### Assigned task
Your answer must be an exact copy of the records below, minus the pictures.

Stored data entries
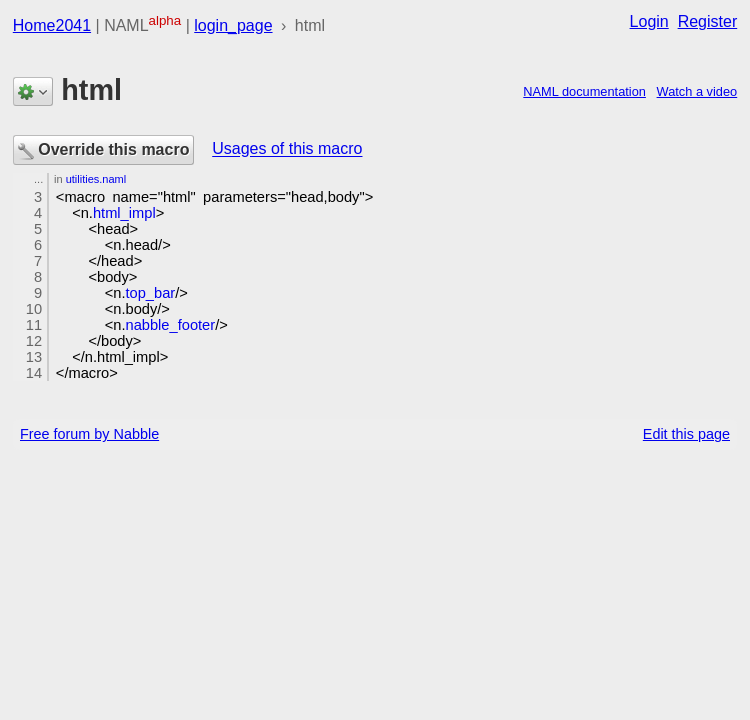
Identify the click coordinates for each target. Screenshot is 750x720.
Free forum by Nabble (89, 434)
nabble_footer (171, 325)
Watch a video (697, 91)
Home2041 (52, 25)
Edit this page (686, 434)
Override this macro (104, 151)
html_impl (124, 213)
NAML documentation (584, 91)
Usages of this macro (287, 149)
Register (708, 21)
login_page (233, 25)
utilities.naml (96, 179)
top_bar (151, 293)
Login (649, 21)
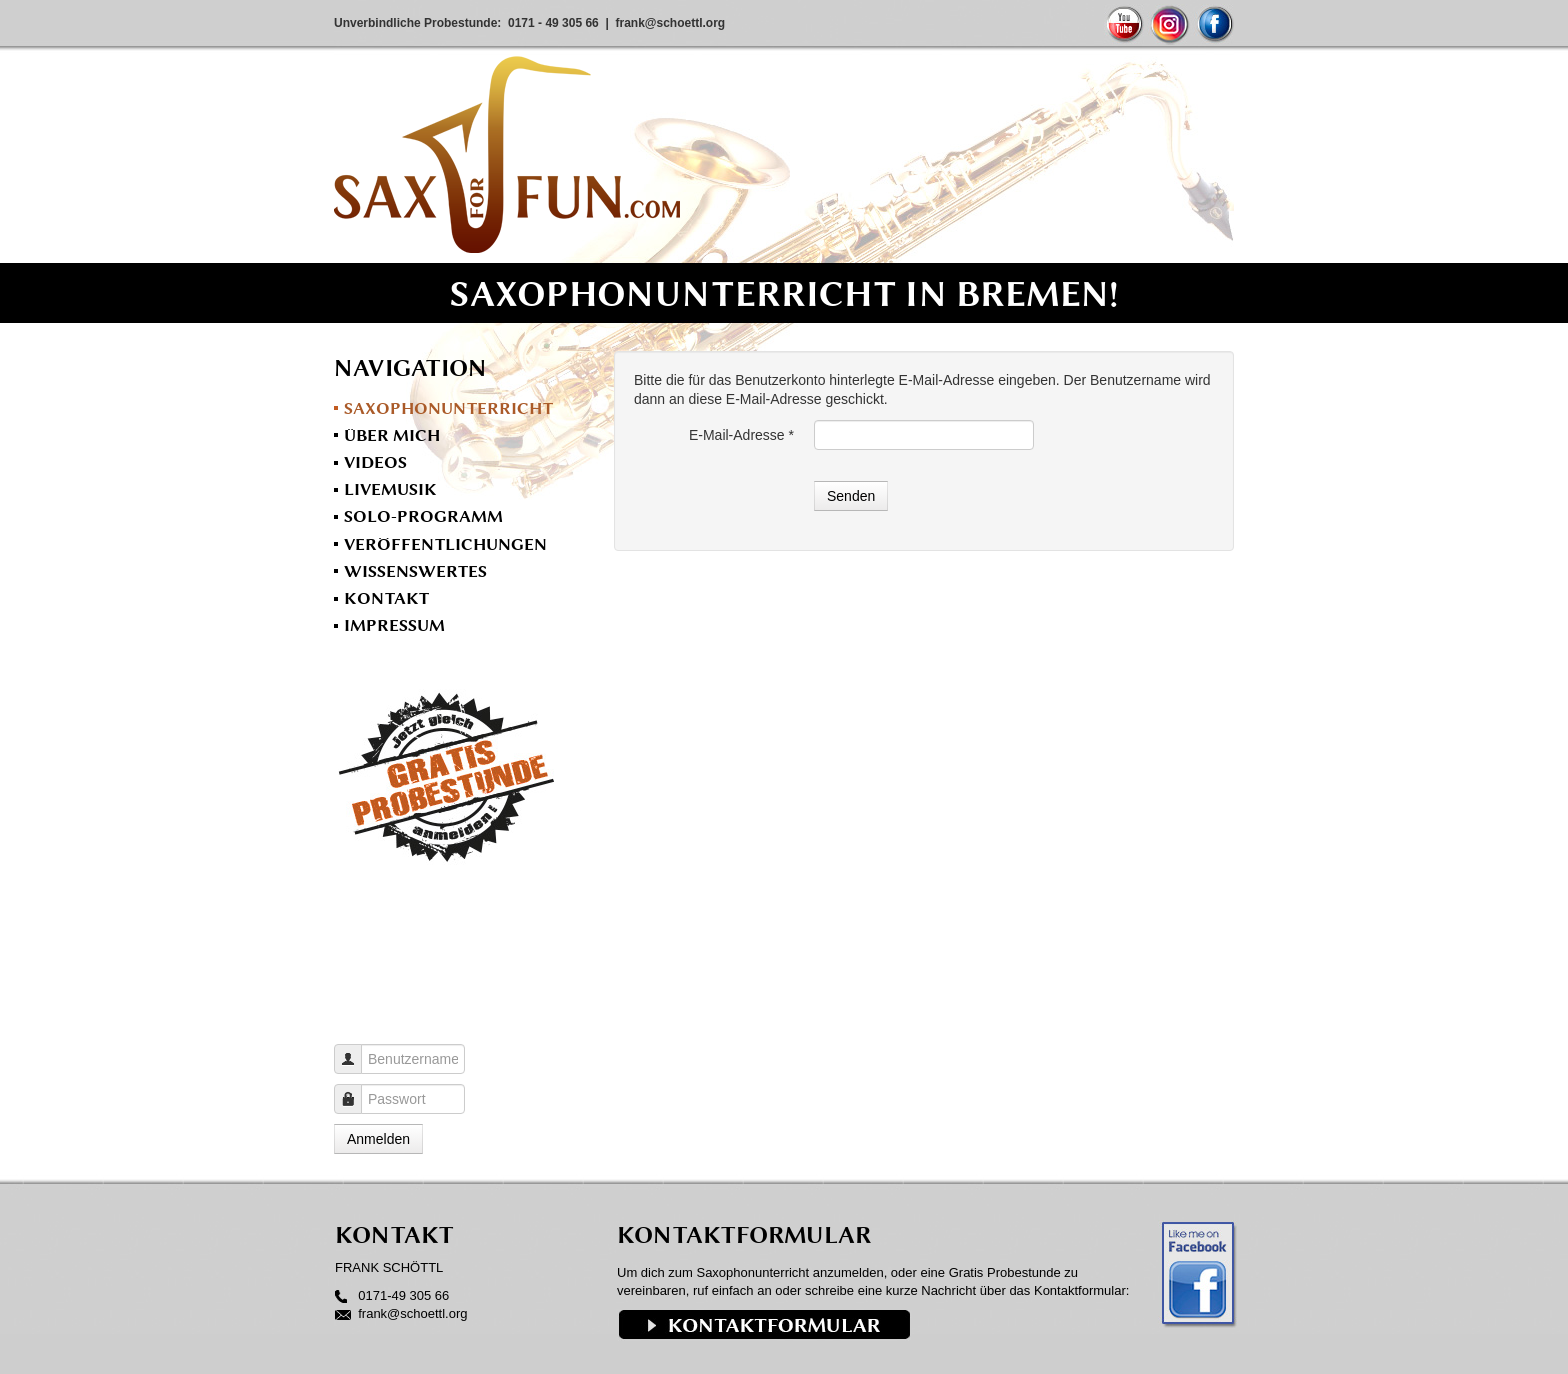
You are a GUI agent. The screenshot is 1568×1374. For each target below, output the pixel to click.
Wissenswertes (415, 571)
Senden (851, 496)
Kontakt (386, 598)
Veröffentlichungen (445, 544)
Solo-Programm (423, 516)
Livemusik (390, 489)
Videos (375, 462)
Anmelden (378, 1139)
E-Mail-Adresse (741, 435)
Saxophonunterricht (448, 408)
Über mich (392, 435)
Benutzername (355, 1049)
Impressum (394, 625)
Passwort (355, 1089)
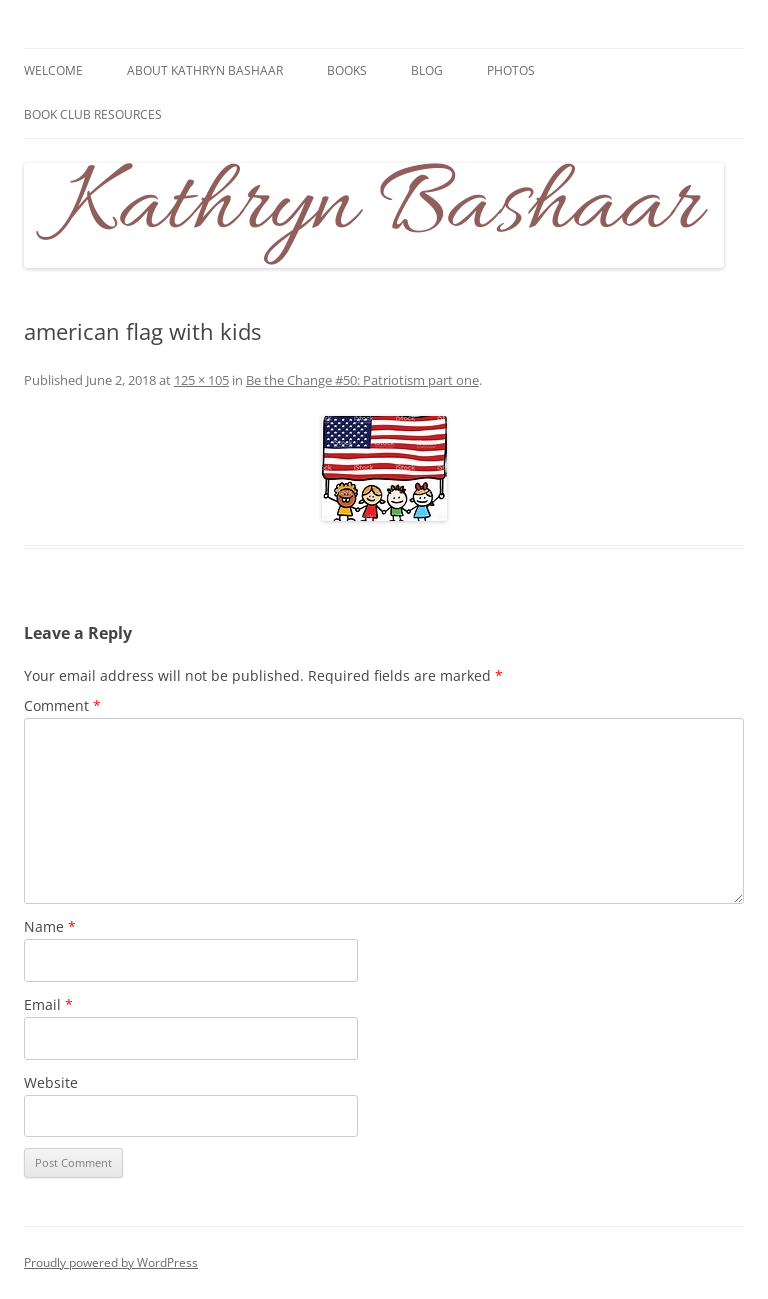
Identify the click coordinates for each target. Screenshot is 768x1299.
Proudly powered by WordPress (111, 1262)
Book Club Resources (93, 114)
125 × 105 (201, 380)
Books (347, 70)
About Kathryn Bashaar (205, 70)
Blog (427, 70)
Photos (511, 70)
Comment (62, 705)
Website (51, 1082)
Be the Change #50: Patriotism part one (362, 380)
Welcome (53, 70)
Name (50, 926)
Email (48, 1004)
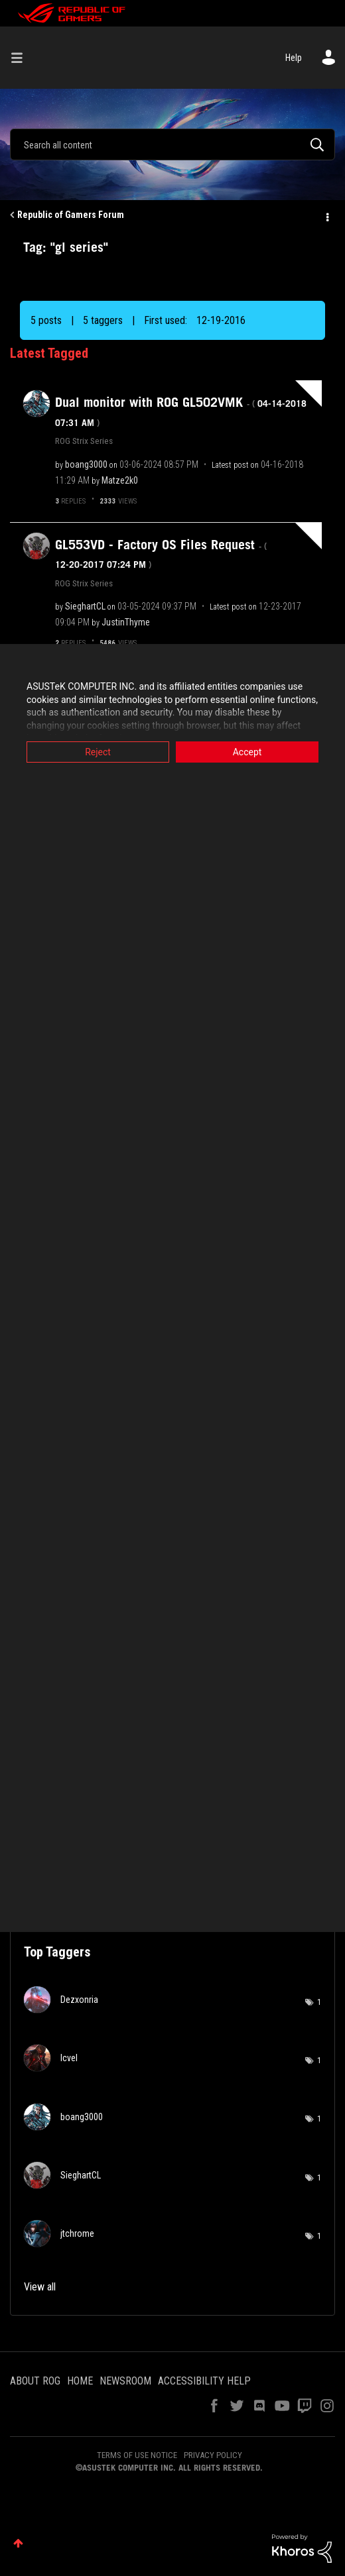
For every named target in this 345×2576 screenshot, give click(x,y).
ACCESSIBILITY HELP (204, 2381)
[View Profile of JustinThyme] (126, 622)
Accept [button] (247, 752)
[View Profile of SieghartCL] (85, 606)
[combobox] (172, 144)
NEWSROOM (125, 2381)
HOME (80, 2381)
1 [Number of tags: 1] (319, 2002)
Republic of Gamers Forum (70, 214)
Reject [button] (98, 752)
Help (293, 57)
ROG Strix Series (84, 440)
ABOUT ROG (35, 2381)
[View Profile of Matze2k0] (120, 480)
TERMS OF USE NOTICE (137, 2455)
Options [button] (326, 215)
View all (40, 2287)
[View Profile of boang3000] (86, 464)
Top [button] (18, 2543)
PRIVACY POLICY (213, 2455)
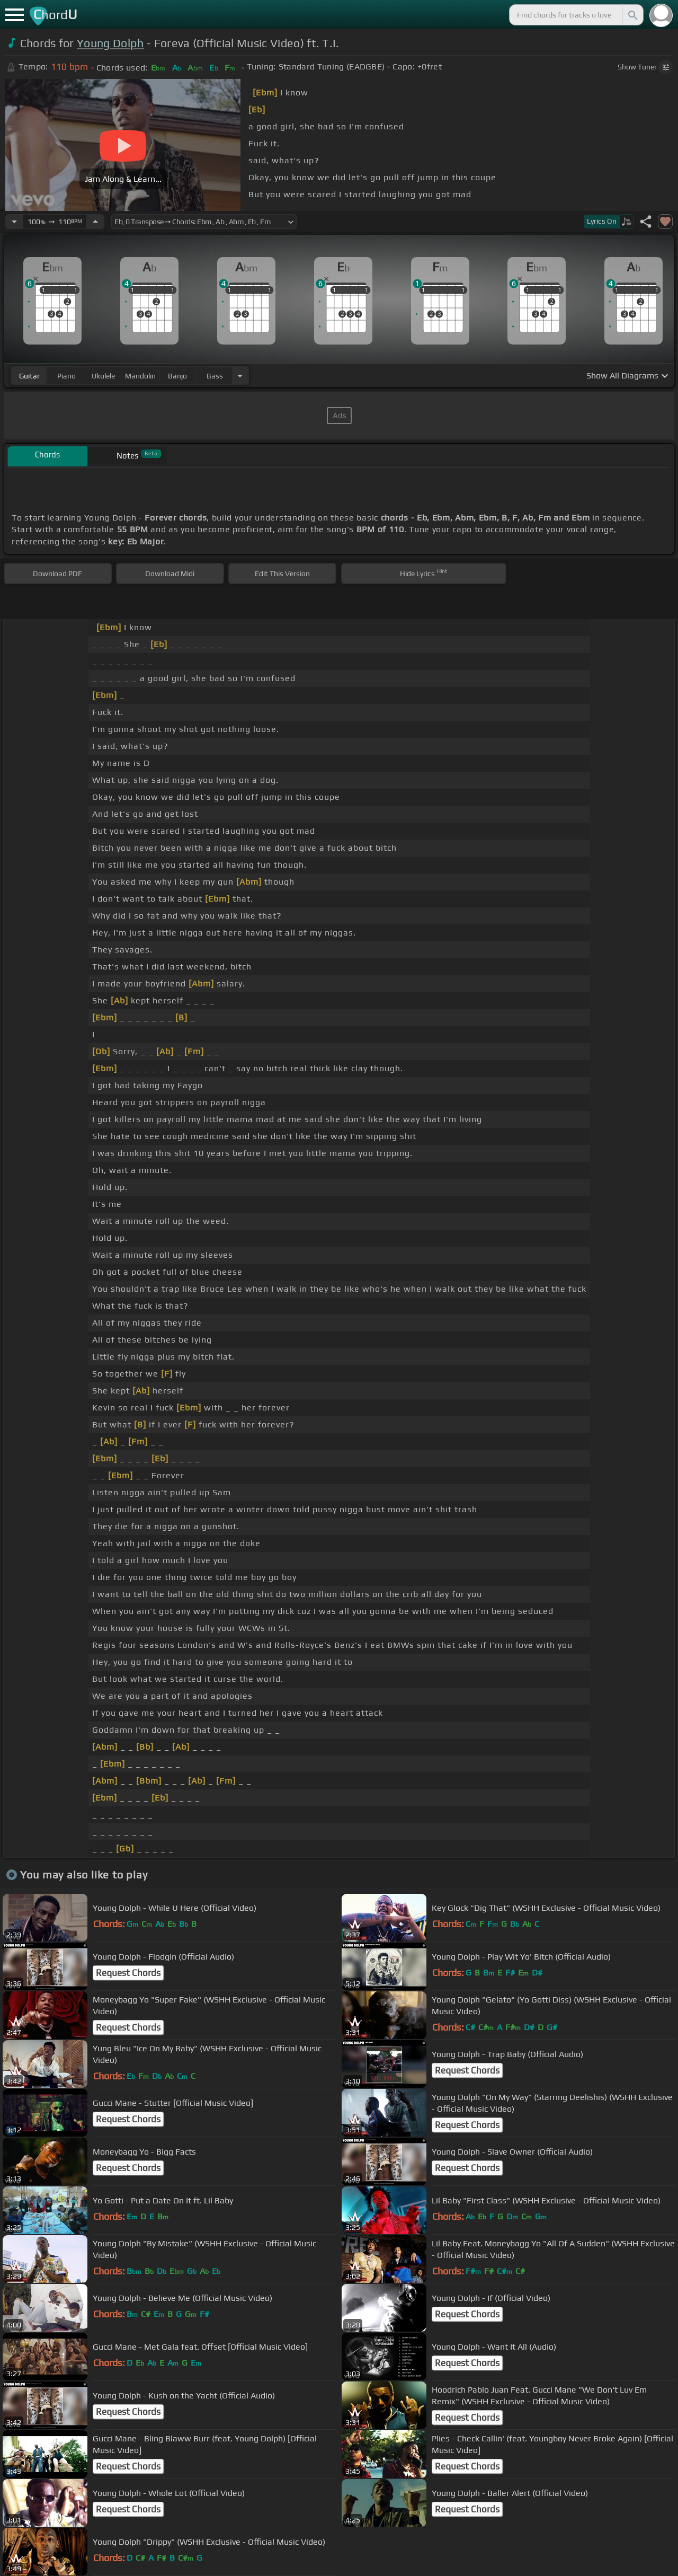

### Exercise result
Identify the click coordinates for each target. Screenshot is 750x720.
Free forum by Nabble (89, 434)
nabble_footer (171, 325)
Watch a video (697, 91)
Home2041 (52, 25)
Edit this page (686, 434)
Override this macro (104, 151)
html_impl (124, 213)
NAML documentation (584, 91)
Usages of this macro (287, 149)
Register (708, 21)
login_page (233, 25)
utilities.naml (96, 179)
top_bar (151, 293)
Login (649, 21)
You are a GUI agent. The screenshot is 1568×1374. For each target below, output the pixel to click.
Wissenswertes (415, 571)
Senden (851, 496)
Kontakt (386, 598)
Veröffentlichungen (445, 544)
Solo-Programm (423, 516)
Livemusik (390, 489)
Videos (375, 462)
Anmelden (378, 1139)
E-Mail-Adresse (741, 435)
Saxophonunterricht (448, 408)
Über mich (392, 435)
Benutzername (355, 1049)
Impressum (394, 625)
Passwort (355, 1089)
Identify the click coordinates for each target. Screenshot is 768x1299.
Proudly powered by WordPress (111, 1262)
Book Club Resources (93, 114)
125 × 105 (201, 380)
Books (347, 70)
About Kathryn Bashaar (205, 70)
Blog (427, 70)
Photos (511, 70)
Comment (62, 705)
Website (51, 1082)
Be the Change #50: Patriotism part one (362, 380)
Welcome (53, 70)
Name (50, 926)
Email (48, 1004)
For every named target in this 345×2576 screenshot, give click(x,y).
ACCESSIBILITY HELP (204, 2381)
[View Profile of JustinThyme] (126, 622)
Accept [button] (247, 752)
[View Profile of SieghartCL] (85, 606)
[combobox] (172, 144)
NEWSROOM (125, 2381)
HOME (80, 2381)
1 [Number of tags: 1] (319, 2002)
Republic of Gamers Forum (70, 214)
Reject [button] (98, 752)
Help (293, 57)
ROG Strix Series (84, 440)
ABOUT ROG (35, 2381)
[View Profile of Matze2k0] (120, 480)
TERMS OF USE NOTICE (137, 2455)
Options [button] (326, 215)
View all (40, 2287)
[View Profile of boang3000] (86, 464)
Top [button] (18, 2543)
PRIVACY POLICY (213, 2455)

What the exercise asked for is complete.